Satellite footage of missile site struck in Syria
ISI intelligence released satellite images of the complex in Syria, believed to be an Iranian missile production facility, that suffered an airstrike Saturday, believed to be by Israel; site assumed to be producing more precise missiles but no warheads.
Satellite images released Sunday by Israeli intelligence company ImageSatInternational (ISI) show the results of the airstrike on a military complex in Syria, attributed by foreign media to the Israeli Air Force, on Saturday.
The site is believed to be related to Iranian ambitions to produce precise surface-to-surface missiles on Syrian soil. The images show S-300 anti-aircraft batteries operated by the Assad regime as well as an S-400 battery operated by the Russian military assisting the regime.
The report by ISI states that the site that was struck is indeed a missile production facility and can be used to assemble missile parts and improve their accuracy.
The report also states that the site lacks facilities for the manufacture of missile engines or warheads, as no reinforced structures were observed.
The site was built during the years 2014-2016 on the western section of a Syrian military base and is isolated by a wall.
Entrance to the site is through the base, but it could not be verified who actually controls it, Iranian or Syrian forces.

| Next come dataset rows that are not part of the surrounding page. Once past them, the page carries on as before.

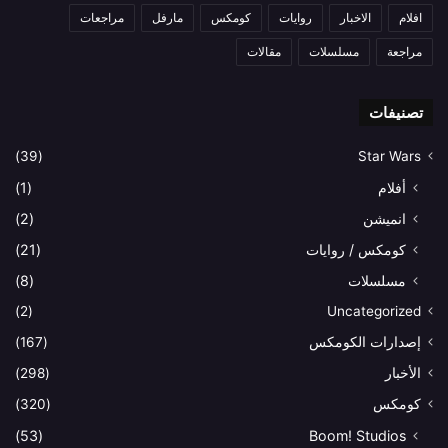
افلام
الاخبار
روايات
كومكس
مارفل
مراجعات
مراجعة
مسلسلات
مقالات
تصنيفات
(39)
Star Wars
أفلام
(1)
انميشن
(2)
كومكس / روايات
(21)
مسلسلات
(8)
(2)
Uncategorized
إصدارات الكومكس
(167)
الأخبار
(298)
كومكس
(320)
(53)
Boom! Studios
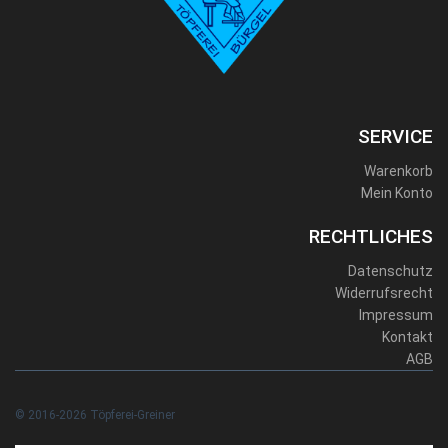
SERVICE
Warenkorb
Mein Konto
RECHTLICHES
Datenschutz
Widerrufsrecht
Impressum
Kontakt
AGB
© 2016-2026 Töpferei-Greiner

It is possible that the base surrounding the complex is for the purpose of disguising the true use of the site. The industrial structures were completely destroyed and other buildings suffered damage as well from the explosions. "All of the equipment inside the structures were completely destroyed," according to the ISI report.
Syrian opposition forces claim that 17 people were injured in the strike including Syrians and Iranian militia personnel. Casualties were reported as well.
Israel is determined to prevent Iran from expanding its military presence in Syria and is especially concerned with Iran's efforts to manufacture highly precise missiles in Syria, which, if launched, can hit Israeli targets in minutes. Iranian militias are also known to be operating in proximity to Israel's northern border including the Syrian section of the Golan Heights.